TO DO - Reproduce all of the entries character for character, while leaving out any pictures they contain.

....................

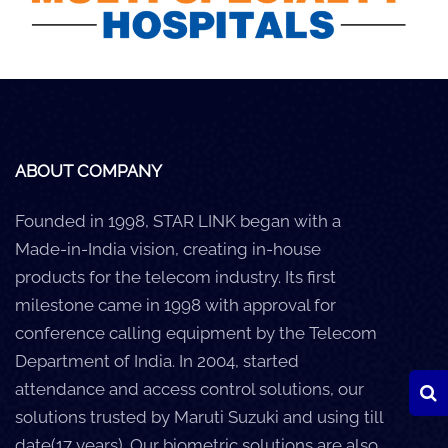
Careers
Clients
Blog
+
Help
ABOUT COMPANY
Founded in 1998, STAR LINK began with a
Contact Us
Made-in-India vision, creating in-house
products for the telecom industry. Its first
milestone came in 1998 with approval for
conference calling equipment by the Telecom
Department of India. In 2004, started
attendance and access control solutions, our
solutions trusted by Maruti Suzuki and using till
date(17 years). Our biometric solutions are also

....................

ANSWER BOX -
Careers
Clients
Blog
+
Help
ABOUT COMPANY
Founded in 1998, STAR LINK began with a
Contact Us
Made-in-India vision, creating in-house
products for the telecom industry. Its first
milestone came in 1998 with approval for
conference calling equipment by the Telecom
Department of India. In 2004, started
attendance and access control solutions, our
solutions trusted by Maruti Suzuki and using till
date(17 years). Our biometric solutions are also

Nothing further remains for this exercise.